• **PROBLEM DESCRIPTION**
Could you restate all of the records exactly, leaving out the pictures?

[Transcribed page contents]
━━━━━━━━━━━━━━━━

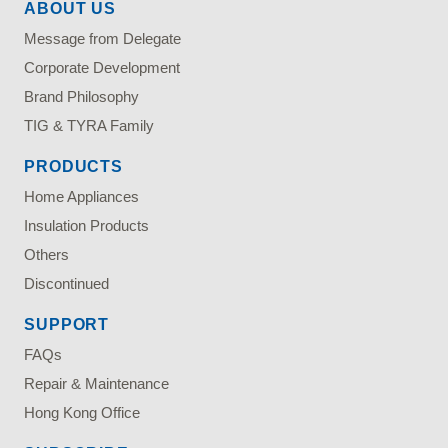
ABOUT US
Message from Delegate
Corporate Development
Brand Philosophy
TIG & TYRA Family
PRODUCTS
Home Appliances
Insulation Products
Others
Discontinued
SUPPORT
FAQs
Repair & Maintenance
Hong Kong Office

━━━━━━━━━━━━━━━━

• **EXERCISE RESPONSE**
ABOUT US
Message from Delegate
Corporate Development
Brand Philosophy
TIG & TYRA Family
PRODUCTS
Home Appliances
Insulation Products
Others
Discontinued
SUPPORT
FAQs
Repair & Maintenance
Hong Kong Office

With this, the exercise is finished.